Hollywood land grab: why Disney’s ‘save the date’ spree is the new normal

28/09/2019 | 苏州美甲学校 | By admin | 0 Comments

Is it little wonder Doctor Who used to keep a 500 Year Diary in his pocket?


That little leather-bound, time-worn trinket is about to become a sign of the times.

As the demand for your time and wallet grows, and the number of blockbusters and franchises hoping to carve off a slice of both increases, we’ve all just been sent the world’s biggest “save the date”.

Hollywood studio Disney has dropped release dates for its key upcoming titles through to 2020.

Where will you be on May 24, 2019? Disney is hoping you will be watching the final chapter of their multi-decade epic, Star Wars, Episode 9.

And on July 19, 2019? The Lion King, the as-yet-unfilmed live-action version. Hands up if you didn’t even know they were going to make a live-action version?

And November 27, 2019? Mark your diary in big blue texta and an Olaf smiley face for the most anticipated animated sequel in recent memory, Frozen 2.

There’s a stack more – a film version of Jack and the Beanstalk, a Toy Story 4, news that the planned fifth Indiana Jones movie has been delayed a year until 2020 and much more – but the point has been made, very loudly.

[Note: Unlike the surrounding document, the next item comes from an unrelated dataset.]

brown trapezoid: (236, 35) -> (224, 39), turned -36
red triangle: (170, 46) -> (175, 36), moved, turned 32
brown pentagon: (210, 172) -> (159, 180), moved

Of course this is not the first time this has happened.

All of the Hollywood studios – though mostly those with big franchises – tend to throw out longer range release date lists from time to time.

And several years ago both Disney and Warner Bros pushed out Marvel and DC Comics release date lists that took those brands through to 2020.

In many respects that was a land grab: Marvel’s Avengers, Iron Man, Thor and others compete very directly against DC’s Batman, Superman, Wonder Woman and Justice League for cinema dollars.

What we’ve seen today is at its simplest that land grab once more, but with feeling.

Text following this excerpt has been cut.